Middle East
Gulf nations revive multi-billion dollar pipeline plans to bypass Strait of Hormuz
Iran’s threat to establish indefinite control over the Strait of Hormuz is forcing Gulf nations to revive costly pipeline projects aimed at bypassing the strategic chokepoint to ensure the continuity of oil and gas exports.
According to the Financial Times (FT), officials and industry executives note that while such projects are expensive, politically complex, and require years to complete, new pipelines may be the only way to reduce the persistent vulnerability of Gulf states to disruptions in the strait.
The current conflict has once again underscored the strategic value of Saudi Arabia’s 1,200-km East-West pipeline. Built in the 1980s amid fears that the Iran-Iraq “tanker war” would shutter the strait, this line has become a vital lifeline, capable of transporting 7 million barrels of oil per day to the port of Yanbu on the Red Sea, completely bypassing Hormuz.
“In hindsight, the East-West pipeline looks like a stroke of genius,” said a senior energy executive from the Gulf.
Amin Nasser, CEO of the Saudi state oil giant Aramco, told analysts last month that the pipeline is currently the primary route they utilize most effectively.
Now, the kingdom is evaluating how it can export more of its 10.2 million barrels of daily production through pipelines rather than sending it through Iranian-controlled waters. This assessment includes whether to further increase the capacity of the East-West pipeline or construct entirely new routes.

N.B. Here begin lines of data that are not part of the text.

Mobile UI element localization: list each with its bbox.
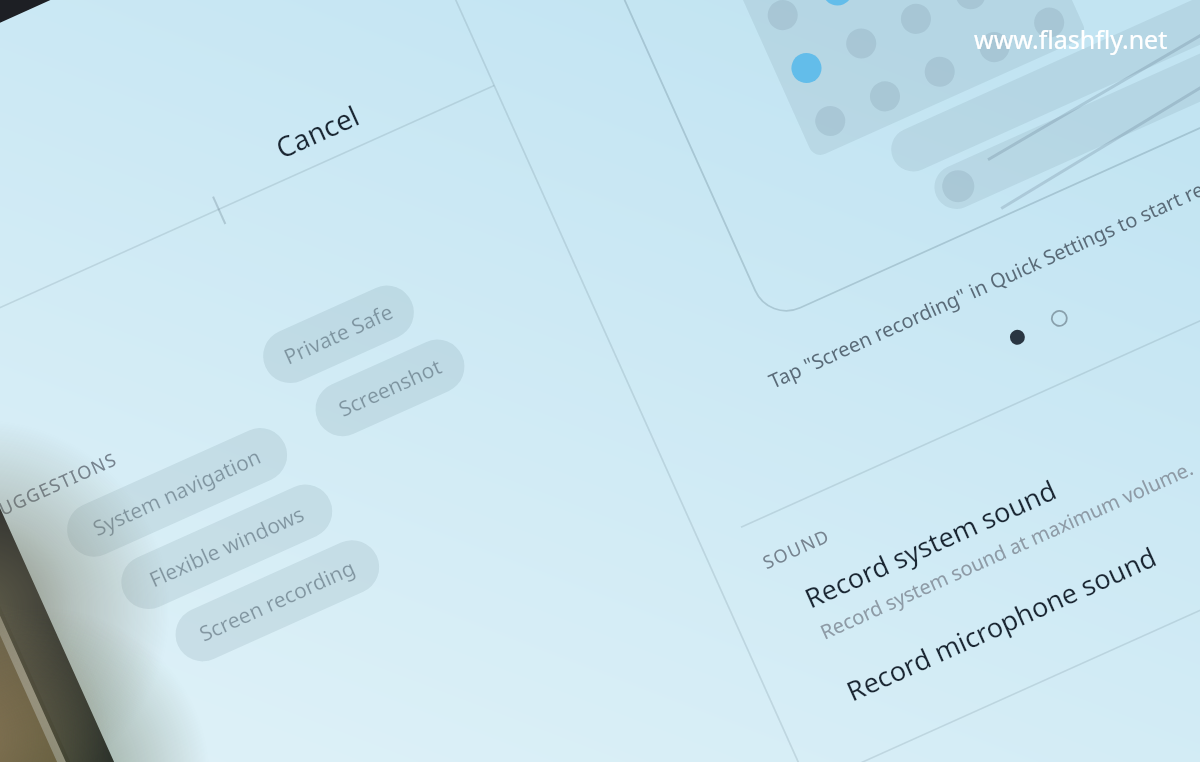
button[interactable]: Screen recording settings on tablet <box>0 0 1200 762</box>
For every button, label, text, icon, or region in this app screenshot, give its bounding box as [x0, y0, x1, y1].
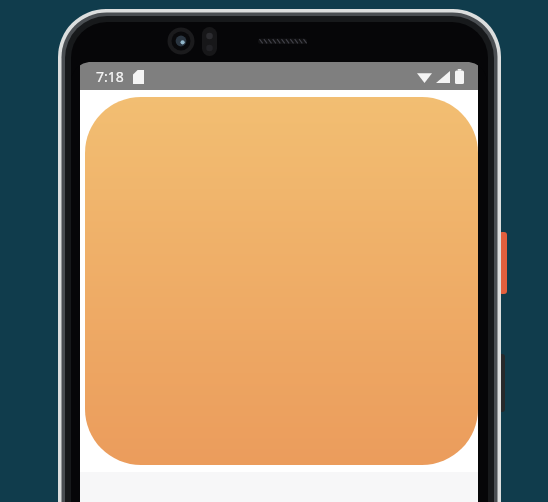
staticText: 7:18: [96, 67, 124, 86]
other: Signal: [436, 71, 450, 83]
other: SD card: [133, 70, 144, 84]
other: Battery: [455, 69, 464, 84]
button[interactable]: [85, 97, 478, 465]
other: Wi-Fi: [417, 71, 432, 83]
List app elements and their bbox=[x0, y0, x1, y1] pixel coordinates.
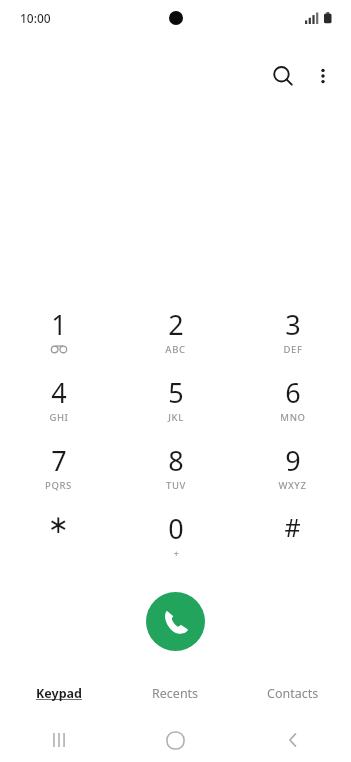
staticText: 0 bbox=[168, 510, 184, 547]
button[interactable]: 5 bbox=[117, 374, 234, 429]
button[interactable]: 9 bbox=[234, 442, 351, 497]
staticText: PQRS bbox=[45, 479, 72, 492]
button[interactable]: Back bbox=[234, 718, 351, 762]
button[interactable]: 0 bbox=[117, 510, 234, 565]
staticText: 7 bbox=[51, 442, 67, 479]
button[interactable]: Contacts bbox=[234, 676, 351, 710]
staticText: MNO bbox=[280, 411, 306, 424]
button[interactable]: Keypad bbox=[0, 676, 117, 710]
button[interactable]: 3 bbox=[234, 306, 351, 361]
staticText: 10:00 bbox=[20, 10, 51, 26]
button[interactable]: Call bbox=[146, 592, 205, 651]
button[interactable]: Home bbox=[117, 718, 234, 762]
button[interactable]: Search bbox=[263, 56, 303, 96]
button[interactable]: Recent apps bbox=[0, 718, 117, 762]
staticText: Keypad bbox=[36, 685, 82, 702]
staticText: GHI bbox=[49, 411, 69, 424]
button[interactable]: 2 bbox=[117, 306, 234, 361]
staticText: 5 bbox=[168, 374, 184, 411]
staticText: Recents bbox=[152, 685, 199, 702]
staticText: ABC bbox=[165, 343, 186, 356]
button[interactable]: 7 bbox=[0, 442, 117, 497]
staticText: Contacts bbox=[267, 685, 319, 702]
button[interactable]: More options bbox=[303, 56, 343, 96]
button[interactable]: 1 bbox=[0, 306, 117, 361]
button[interactable]: 4 bbox=[0, 374, 117, 429]
staticText: 1 bbox=[51, 306, 67, 343]
button[interactable]: 6 bbox=[234, 374, 351, 429]
staticText: JKL bbox=[168, 411, 184, 424]
staticText: 2 bbox=[168, 306, 184, 343]
staticText: TUV bbox=[166, 479, 186, 492]
button[interactable]: ∗ bbox=[0, 510, 117, 565]
staticText: 8 bbox=[168, 442, 184, 479]
staticText: DEF bbox=[283, 343, 303, 356]
staticText: ∗ bbox=[48, 510, 69, 539]
button[interactable]: Recents bbox=[117, 676, 234, 710]
staticText: + bbox=[173, 547, 180, 560]
staticText: WXYZ bbox=[278, 479, 307, 492]
staticText: 9 bbox=[285, 442, 301, 479]
staticText: 4 bbox=[51, 374, 67, 411]
staticText: 3 bbox=[285, 306, 301, 343]
staticText: # bbox=[284, 510, 301, 544]
button[interactable]: 8 bbox=[117, 442, 234, 497]
staticText: 6 bbox=[285, 374, 301, 411]
button[interactable]: # bbox=[234, 510, 351, 565]
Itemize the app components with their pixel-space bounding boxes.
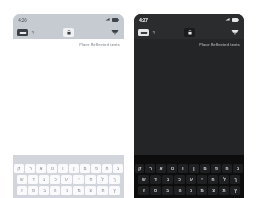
button[interactable]: נ [186, 186, 196, 195]
button[interactable]: ץ [109, 186, 120, 195]
button[interactable]: ב [162, 186, 173, 195]
button[interactable]: כ [50, 175, 60, 184]
button[interactable]: ל [97, 175, 108, 184]
button[interactable]: ר [145, 164, 155, 173]
staticText: ת [222, 188, 226, 193]
button[interactable]: ת [97, 186, 108, 195]
button[interactable]: כ [174, 175, 185, 184]
staticText: פ [215, 166, 218, 171]
button[interactable]: פ [91, 164, 101, 173]
button[interactable]: נ [61, 186, 72, 195]
staticText: ץ [234, 188, 237, 193]
button[interactable]: ע [186, 175, 196, 184]
button[interactable]: י [73, 175, 84, 184]
button[interactable]: ט [47, 164, 57, 173]
button[interactable]: י [197, 175, 207, 184]
button[interactable]: ש [17, 175, 27, 184]
staticText: ז [21, 188, 23, 193]
staticText: ן [73, 166, 75, 171]
button[interactable]: ח [208, 175, 218, 184]
staticText: ג [43, 177, 45, 182]
button[interactable]: ם [80, 164, 90, 173]
button[interactable]: Menu [151, 29, 157, 35]
button[interactable]: ר [25, 164, 35, 173]
button[interactable]: פ [211, 164, 221, 173]
button[interactable]: Keyboard layout [17, 29, 28, 36]
staticText: ל [223, 177, 226, 182]
staticText: 4:26 [18, 17, 27, 23]
button[interactable]: מ [73, 186, 84, 195]
button[interactable]: ך [230, 175, 240, 184]
button[interactable]: ק [135, 164, 144, 173]
staticText: ם [83, 166, 87, 171]
button[interactable]: ד [28, 175, 38, 184]
staticText: ש [142, 177, 146, 182]
staticText: ת [101, 188, 105, 193]
button[interactable]: ע [61, 175, 72, 184]
staticText: כ [178, 177, 181, 182]
button[interactable]: ח [222, 164, 232, 173]
staticText: ר [149, 166, 152, 171]
staticText: ו [182, 166, 184, 171]
button[interactable]: מ [197, 186, 207, 195]
button[interactable]: ו [58, 164, 68, 173]
staticText: ד [32, 177, 35, 182]
button[interactable]: ס [28, 186, 38, 195]
staticText: צ [89, 188, 92, 193]
button[interactable]: ך [109, 175, 120, 184]
button[interactable]: צ [85, 186, 96, 195]
button[interactable]: ז [138, 186, 149, 195]
staticText: ל [101, 177, 104, 182]
button[interactable]: Settings [110, 28, 120, 36]
staticText: ט [51, 166, 54, 171]
button[interactable]: ת [219, 186, 229, 195]
staticText: ג [237, 166, 239, 171]
staticText: ב [166, 188, 169, 193]
button[interactable]: ט [167, 164, 177, 173]
staticText: ו [62, 166, 64, 171]
staticText: ט [171, 166, 174, 171]
button[interactable]: ס [150, 186, 161, 195]
staticText: מ [200, 188, 204, 193]
button[interactable]: Keyboard layout [138, 29, 149, 36]
staticText: ע [190, 177, 193, 182]
staticText: ק [138, 166, 142, 171]
staticText: Place Reflected texts [79, 42, 120, 48]
button[interactable]: ם [200, 164, 210, 173]
button[interactable]: ק [14, 164, 24, 173]
button[interactable]: ל [219, 175, 229, 184]
staticText: ץ [113, 188, 116, 193]
button[interactable]: ז [17, 186, 27, 195]
button[interactable]: ד [150, 175, 161, 184]
button[interactable]: ג [39, 175, 49, 184]
button[interactable]: ץ [230, 186, 240, 195]
button[interactable]: ה [50, 186, 60, 195]
staticText: ד [154, 177, 157, 182]
staticText: כ [54, 177, 57, 182]
button[interactable]: א [36, 164, 46, 173]
staticText: ב [43, 188, 46, 193]
button[interactable]: צ [208, 186, 218, 195]
button[interactable]: ג [162, 175, 173, 184]
button[interactable]: ח [102, 164, 112, 173]
button[interactable]: א [156, 164, 166, 173]
staticText: ה [178, 188, 182, 193]
button[interactable]: ה [174, 186, 185, 195]
button[interactable]: ו [178, 164, 188, 173]
button[interactable]: ג [233, 164, 243, 173]
button[interactable]: Settings [230, 28, 240, 36]
button[interactable]: Lock [63, 28, 74, 37]
staticText: 4:27 [139, 17, 148, 23]
button[interactable]: Lock [184, 28, 195, 37]
staticText: ק [17, 166, 21, 171]
button[interactable]: ב [39, 186, 49, 195]
button[interactable]: ן [69, 164, 79, 173]
staticText: ח [225, 166, 229, 171]
button[interactable]: Menu [30, 29, 36, 35]
button[interactable]: ש [138, 175, 149, 184]
button[interactable]: ג [113, 164, 123, 173]
button[interactable]: ן [189, 164, 199, 173]
button[interactable]: ח [85, 175, 96, 184]
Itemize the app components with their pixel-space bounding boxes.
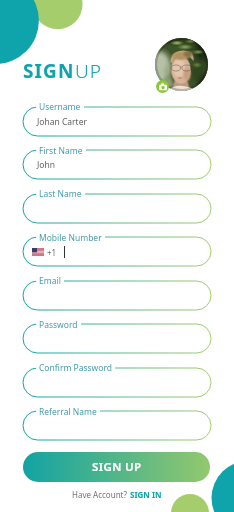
staticText: Have Account?	[72, 489, 130, 500]
staticText: SIGN IN	[130, 489, 162, 500]
staticText: Username	[39, 101, 81, 113]
staticText: UP	[75, 58, 103, 84]
button[interactable]	[23, 281, 211, 310]
button[interactable]: Johan Carter	[23, 107, 211, 136]
staticText: +1	[47, 247, 57, 258]
button[interactable]: +1	[23, 237, 211, 266]
staticText: Last Name	[39, 188, 82, 200]
button[interactable]	[23, 324, 211, 353]
button[interactable]: John	[23, 150, 211, 179]
button[interactable]: Change profile photo	[155, 38, 208, 91]
button[interactable]	[23, 194, 211, 223]
staticText: SIGN UP	[92, 459, 142, 475]
button[interactable]	[23, 368, 211, 397]
button[interactable]: SIGN IN	[130, 489, 162, 500]
staticText: Referral Name	[39, 406, 97, 418]
button[interactable]: SIGN UP	[23, 452, 210, 482]
staticText: John	[37, 159, 55, 171]
staticText: Password	[39, 319, 78, 331]
staticText: Johan Carter	[37, 116, 87, 128]
staticText: Confirm Password	[39, 362, 112, 374]
staticText: SIGN	[23, 58, 75, 84]
staticText: Email	[39, 275, 61, 287]
button[interactable]	[23, 411, 211, 440]
button[interactable]: Upload photo	[156, 80, 169, 93]
staticText: First Name	[39, 145, 83, 157]
staticText: Mobile Number	[39, 232, 102, 244]
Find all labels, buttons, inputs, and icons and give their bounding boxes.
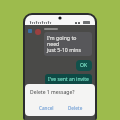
button[interactable]: OK (80, 62, 88, 69)
staticText: I've sent an invite (48, 76, 89, 83)
staticText: Cancel (39, 105, 54, 111)
button[interactable]: I've sent an invite (48, 76, 89, 83)
button[interactable]: Logging on in a few (47, 96, 89, 109)
staticText: OK (80, 62, 88, 69)
button[interactable]: Cancel (35, 103, 58, 113)
staticText: I'm going to need just 5-10 mins (47, 34, 89, 54)
staticText: Logging on in a few (47, 96, 89, 109)
button[interactable]: Delete (64, 103, 87, 113)
button[interactable]: I'm going to need just 5-10 mins (47, 34, 89, 54)
staticText: Delete (68, 105, 83, 111)
staticText: Delete 1 message? (30, 89, 75, 96)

Previous regional plans for pipelines were repeatedly suspended or shelved due to high costs and complexity. However, Maisoon Kafafy, a senior adviser on Middle East programs at the Atlantic Council, stated that the mood in the Gulf has now shifted.
“I sense a transition from assumptions toward operational reality,” Kafafy said. “Everyone is looking at the same map and reaching the same conclusions.”
Kafafy noted that rather than individual projects, the most resilient option would be a “network of corridors” rather than a single alternative pipeline, though she added this would also be the most difficult to realize.
In the long term, new pipelines are likely to be part of broader trade routes through which a wide array of goods beyond oil and gas can flow.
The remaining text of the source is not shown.